• **WORK ITEM**
Write each line exactly, from the line that holds "Please enquire here" through the final line of the material, and no other line.

• **RECORDS PROVIDED**
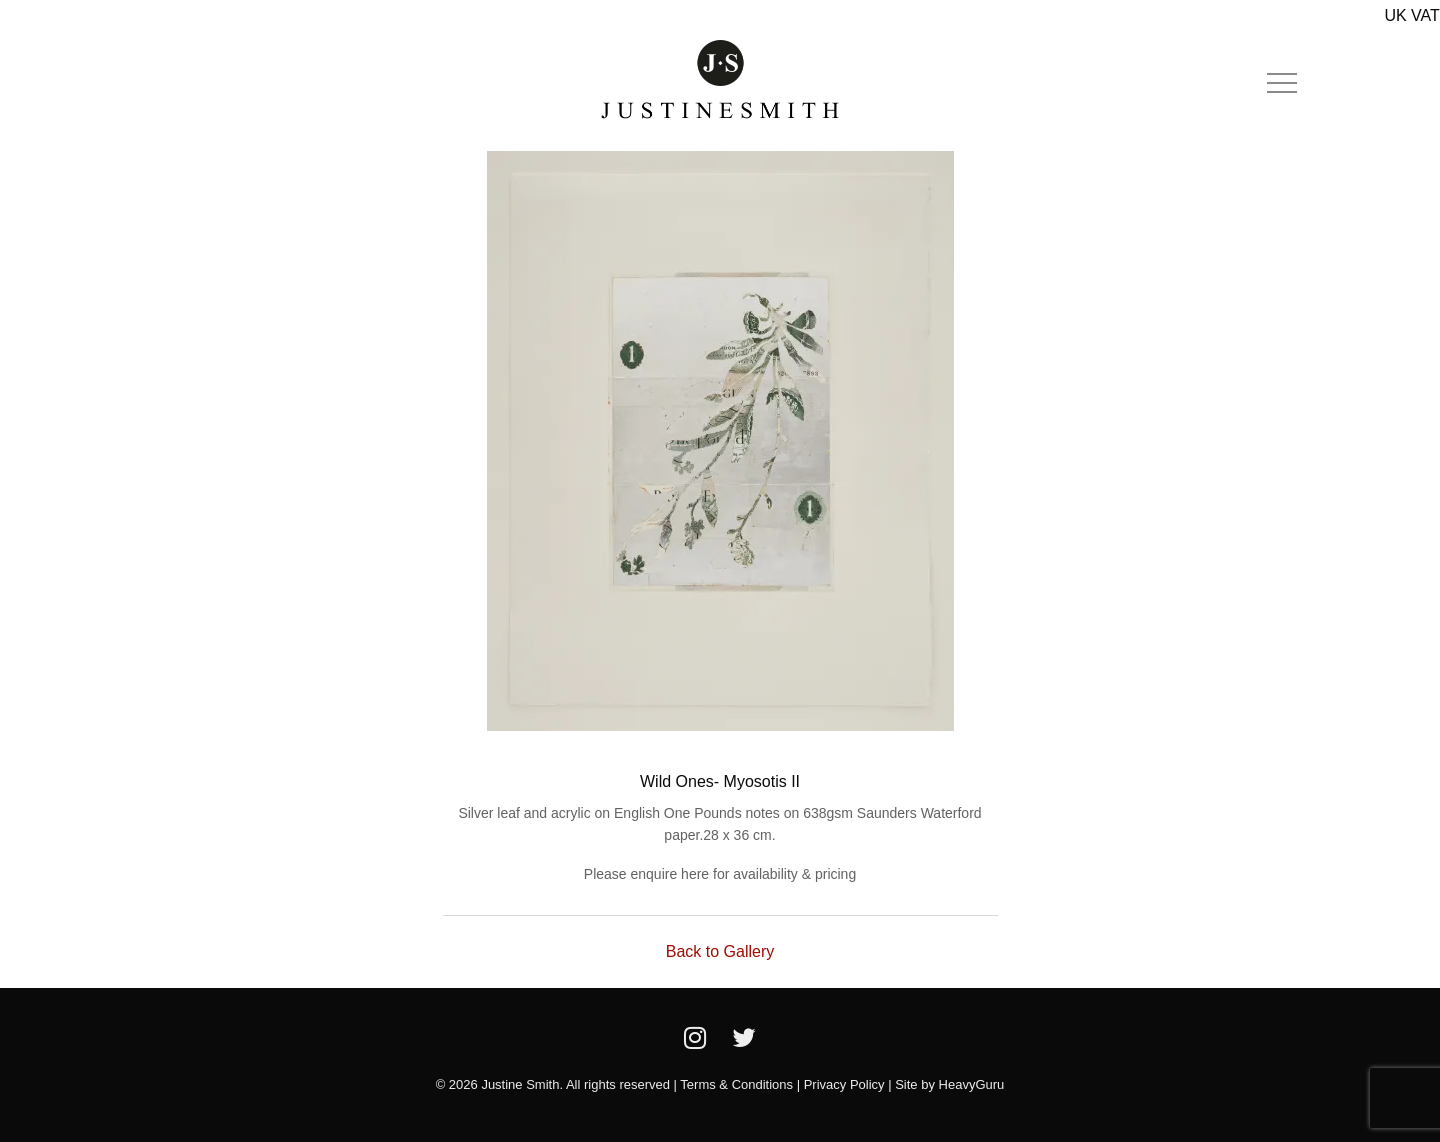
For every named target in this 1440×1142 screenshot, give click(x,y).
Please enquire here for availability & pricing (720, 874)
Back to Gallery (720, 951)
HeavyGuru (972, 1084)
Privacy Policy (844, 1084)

• **SOLUTION**
Please enquire here for availability & pricing (720, 874)
Back to Gallery (720, 951)
HeavyGuru (972, 1084)
Privacy Policy (844, 1084)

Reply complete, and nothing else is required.